I didn’t agree with him not because I didn’t wish to be accommodating or initially reciprocal but because I’d never seen MMA with an interested pair of eyes and didn’t wish to start things dishonestly with Sammy because he seemed the serious sort of South Texan who’d know a man fibbing and hold it against him by abruptly ending the conversation. I was reading a story by Hemingway on my lap and inverted the characters to imagine myself bolting Sammy’s disapproval, much to his wife’s dismay, and thinking such a show of cowardice’d ruin the next morning’s camp breakfast, and instead of disagreeing with Sammy I began to list local fighters like Ayala and Leija. Sammy knew them both from hours spent in his adolescence at San Fernando Gymnasium, and now we had something in common and there’d be no bolting, no lions laid flat in the grass breathing pink bubbles, no buffalo in a thick swamp where it was impossible to get a shot.
Sammy knew a trainer who had a kid recently signed by the promoter, the, what’s his, the guy who beat Leija, the golden – oh, Oscar De La Hoya! who was building like a farm system or something. I didn’t bore him with the particulars of addiction and poor choices and a scrofulous bastard who posed like a friend and sold a man’s lifework to someone else and just now returned to boxing, because it was a mean, bitter path senseless to Sammy.

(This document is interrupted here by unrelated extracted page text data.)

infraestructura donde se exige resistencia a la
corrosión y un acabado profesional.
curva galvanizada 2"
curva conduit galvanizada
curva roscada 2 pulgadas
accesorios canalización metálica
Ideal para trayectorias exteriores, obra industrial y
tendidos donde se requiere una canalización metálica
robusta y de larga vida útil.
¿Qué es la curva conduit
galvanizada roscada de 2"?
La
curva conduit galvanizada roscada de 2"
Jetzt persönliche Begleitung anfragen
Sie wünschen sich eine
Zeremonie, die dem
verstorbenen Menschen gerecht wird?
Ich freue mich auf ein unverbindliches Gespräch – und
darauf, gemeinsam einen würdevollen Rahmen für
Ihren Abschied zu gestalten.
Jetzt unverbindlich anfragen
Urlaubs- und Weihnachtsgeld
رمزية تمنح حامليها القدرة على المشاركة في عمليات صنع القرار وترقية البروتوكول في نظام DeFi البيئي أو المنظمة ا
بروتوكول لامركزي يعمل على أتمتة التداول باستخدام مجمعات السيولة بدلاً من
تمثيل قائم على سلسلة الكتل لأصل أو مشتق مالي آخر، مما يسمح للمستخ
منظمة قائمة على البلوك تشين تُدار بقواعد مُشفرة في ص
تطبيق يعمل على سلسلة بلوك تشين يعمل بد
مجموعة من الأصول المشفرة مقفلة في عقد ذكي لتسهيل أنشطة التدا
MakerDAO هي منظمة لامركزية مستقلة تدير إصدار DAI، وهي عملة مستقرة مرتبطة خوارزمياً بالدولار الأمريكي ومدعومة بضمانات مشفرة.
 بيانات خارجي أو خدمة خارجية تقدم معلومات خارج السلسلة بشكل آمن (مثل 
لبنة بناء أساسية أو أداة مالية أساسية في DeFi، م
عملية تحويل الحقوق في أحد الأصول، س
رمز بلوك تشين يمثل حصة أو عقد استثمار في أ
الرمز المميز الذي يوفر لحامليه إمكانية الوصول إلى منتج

“Who was the last fighter you truly cared about?” I asked instead.
“Julio Cesar Chavez.”
I recounted a tale from a Mexican writer seated beside me 11 years ago at Chavez’s final fight, a loss to Grover Wiley in Phoenix none of us who attended thought’d be historic:
“And he told me, ‘For those terrible ten years, Chavez was the only thing that went right for us’.”
Sammy’s eyes were blank as he searched for something surely unrelated to my unimpressive anecdote about the last man who interested him in a sport that no longer interested him slightly.
“Salvador Sanchez, though,” said Sammy, interrupting my account of all the things other than Chavez that went wrong in Mexico during Chavez’s tenure as El Gran Campeón Mexicano – like the peso’s collapse, the assassination of Luis Donaldo . . . “Sanchez, man, I idolized Salvador Sanchez. Never been anybody like him.”
Killed in a car accident, boxer-puncher, Top Rank tried to sell us a knockoff with the same coif – these were the only ideas that came in my head. Sammy was older than me than I thought or else privy to entirely different public programming in 1980 South Texas. We talked about Wide World of Sports till Sammy’s wife went outside.
“Once you’ve seen MMA, man,” Sammy said, and he shook his head, stood up, shook my hand and left for a seat by his wife’s side.